From the battery-powered Chevrolet Bolt crossover to the hydrogen fuel cell-powered Honda Clarity to a hybrid Chrysler minivan, automakers are expected to show a parade of electric vehicles at the 2016 Detroit auto show.
A rare sight a decade ago, they will join dozens of battery-powered entries in dealer showrooms as automakers try to dazzle consumers and meet government gas efficiency mandates.
But with national gas prices hovering at $2 a gallon and SUV sales booming, battery-powered vehicles’ share of the market last year dropped to just 2.4 percent, a 20 percent decline from 2014. The trend has sent ripples of concern through an industry that must meet escalating emissions goals to combat global warming by 2020 — that is, within the current product cycle.
“The regulators are what are driving electric car production,” said Karl Brauer, an industry analyst with Kelley Blue Book. “It’s not because consumers are demanding them.”
By 2020, California, the country’s largest auto market, will require roughly 10 percent of sales be zero-emission vehicles (either EVs or fuel cells). If they don’t meet that threshold, automakers will be fined $5,000 for each vehicle under their sales target. As part of its mission to combat global warming, the Environmental Protection Agency is not mandating such stringent targets nationwide, but it is requiring that carmakers’ fleets average 54.5 mpg by 2025.
As an interim step, 2016-model cars are supposed to meet a goal of 35.5 mpg this year, but according to the EPA’s “Fuel Economy Trends” report issued last month, automakers won’t be close. In reality, the fleet average is an estimated 24.7 mpg.
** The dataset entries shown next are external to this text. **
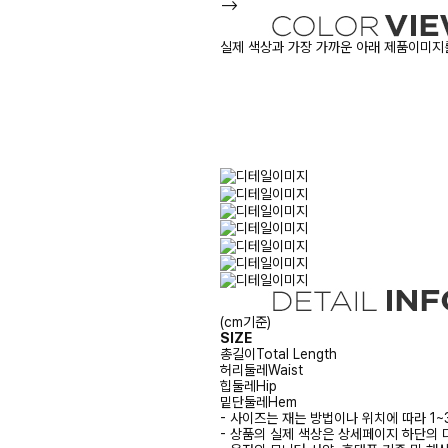
-->
실제 색상과 가장 가까운 아래 제품이미지를
(cm기준)
SIZE
총길이
Total Length
허리둘레
Waist
힙둘레
Hip
밑단둘레
Hem
- 사이즈는 재는 방법이나 위치에 따라 1~
- 상품의 실제 색상은 상세페이지 하단의 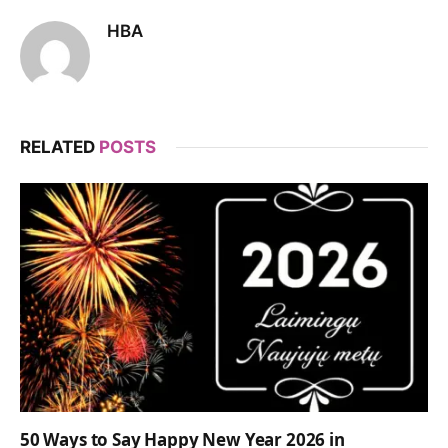
HBA
RELATED
POSTS
50 Ways to Say Happy New Year 2026 in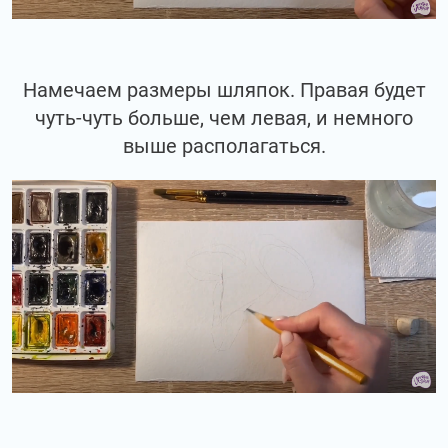
Намечаем размеры шляпок. Правая будет
чуть-чуть больше, чем левая, и немного
выше располагаться.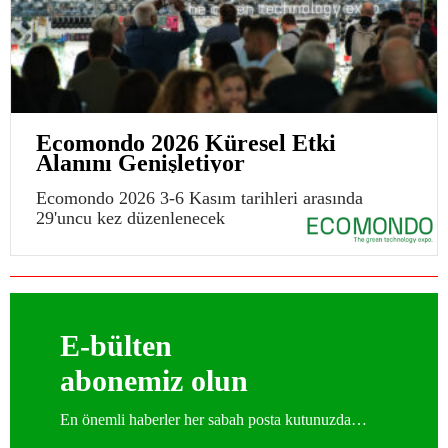
Ecomondo 2026 Küresel Etki
Alanını Genişletiyor
Ecomondo 2026 3-6 Kasım tarihleri arasında
29'uncu kez düzenlenecek
E-bülten
abonemiz olun
En önemli haberler her sabah posta kutunuzda…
Detroit automakers, however, avoided government fines by making enough hybrids and EVs to gain credits under EPA’s complicated rules. Those credits will be key to meeting the looming California and EPA goals, but they will get much costlier. Only EVs and fuel-cell vehicles will get full credits, while gas-hybrids like the popular Toyota Prius will get less.
At the Los Angeles Auto Show, General Motors Vice President for Global Product Development Mark Reuss expressed confidence that his company is well-positioned to meet California’s mandates with the all-electric Bolt, plug-in Volt sedan and other offerings such as the hybrid Malibu.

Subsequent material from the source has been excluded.